▶ [Directions for this task]: Only the count is expected: the number of lines below that contain "Plastiktüten".
════
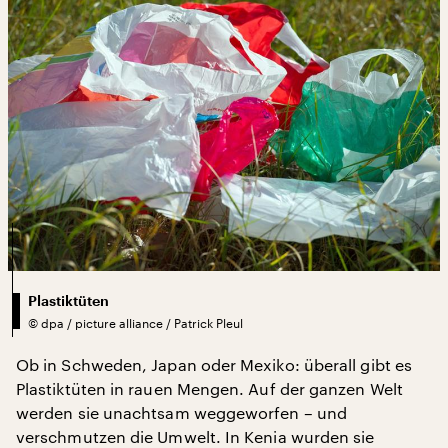
Plastiktüten
©
dpa / picture alliance / Patrick Pleul
Ob in Schweden, Japan oder Mexiko: überall gibt es
Plastiktüten in rauen Mengen. Auf der ganzen Welt
werden sie unachtsam weggeworfen – und
verschmutzen die Umwelt. In Kenia wurden sie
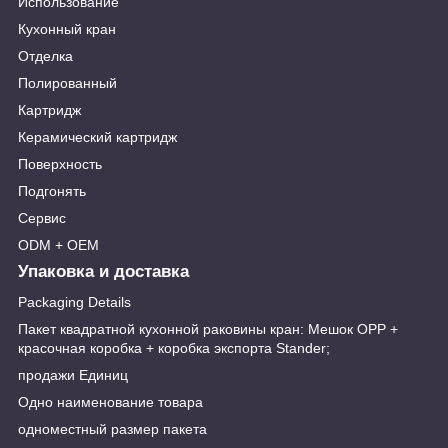
Использование
Кухонный кран
Отделка
Полированный
Картридж
Керамический картридж
Поверхность
Подгонять
Сервис
ODM + OEM
Упаковка и доставка
Packaging Details
Пакет квадратной кухонной раковины кран: Мешок OPP +
красочная коробка + коробка экспорта Stander;
продажи Единиц
Одно наименование товара
одноместный размер пакета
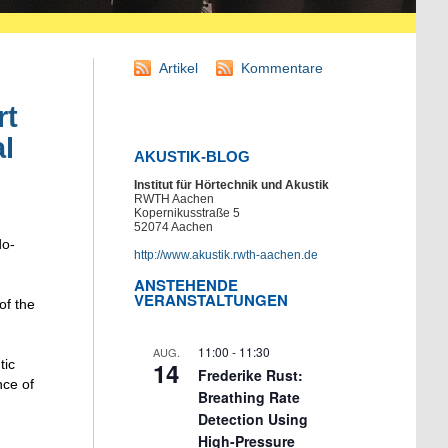
Artikel
Kommentare
rt
l
AKUSTIK-BLOG
Institut für Hörtechnik und Akustik
RWTH Aachen
Kopernikusstraße 5
52074 Aachen
do-
http://www.akustik.rwth-aachen.de
ANSTEHENDE
VERANSTALTUNGEN
of the
11:00
-
11:30
AUG.
tic
14
Frederike Rust:
nce of
Breathing Rate
Detection Using
High-Pressure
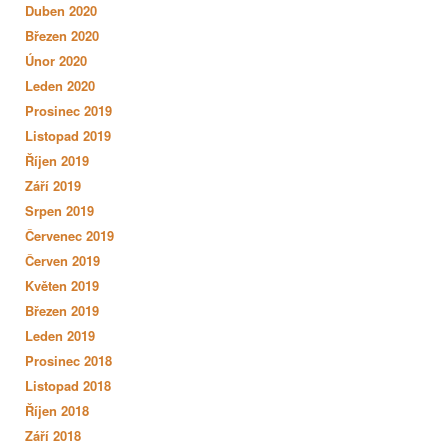
Duben 2020
Březen 2020
Únor 2020
Leden 2020
Prosinec 2019
Listopad 2019
Říjen 2019
Září 2019
Srpen 2019
Červenec 2019
Červen 2019
Květen 2019
Březen 2019
Leden 2019
Prosinec 2018
Listopad 2018
Říjen 2018
Září 2018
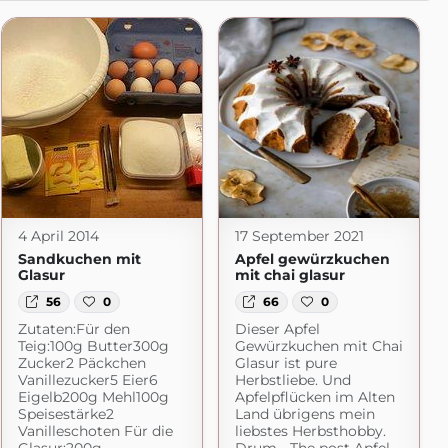
4 April 2014
17 September 2021
Sandkuchen mit
Apfel gewürzkuchen
Glasur
mit chai glasur
56
0
66
0
Zutaten:Für den
Dieser Apfel
Teig:100g Butter300g
Gewürzkuchen mit Chai
Zucker2 Päckchen
Glasur ist pure
Vanillezucker5 Eier6
Herbstliebe. Und
Eigelb200g Mehl100g
Apfelpflücken im Alten
Speisestärke2
Land übrigens mein
Vanilleschoten Für die
liebstes Herbsthobby.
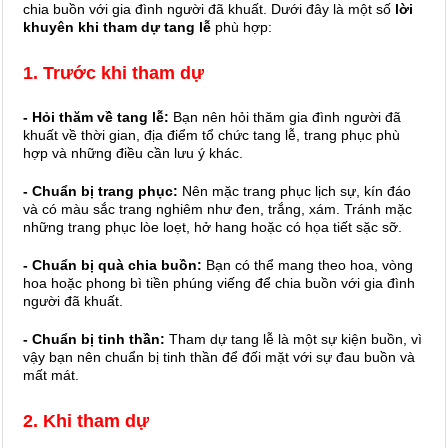
chia buồn với gia đình người đã khuất. Dưới đây là một số
lời
khuyên khi tham dự tang lễ
phù hợp:
1. Trước khi tham dự
- Hỏi thăm về tang lễ:
Bạn nên hỏi thăm gia đình người đã
khuất về thời gian, địa điểm tổ chức tang lễ, trang phục phù
hợp và những điều cần lưu ý khác.
- Chuẩn bị trang phục:
Nên mặc trang phục lịch sự, kín đáo
và có màu sắc trang nghiêm như đen, trắng, xám. Tránh mặc
những trang phục lòe loẹt, hở hang hoặc có họa tiết sặc sỡ.
- Chuẩn bị quà chia buồn:
Bạn có thể mang theo hoa, vòng
hoa hoặc phong bì tiền phúng viếng để chia buồn với gia đình
người đã khuất.
- Chuẩn bị tinh thần:
Tham dự tang lễ là một sự kiện buồn, vì
vậy bạn nên chuẩn bị tinh thần để đối mặt với sự đau buồn và
mất mát.
2. Khi tham dự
════
▶ [The completed task]: 2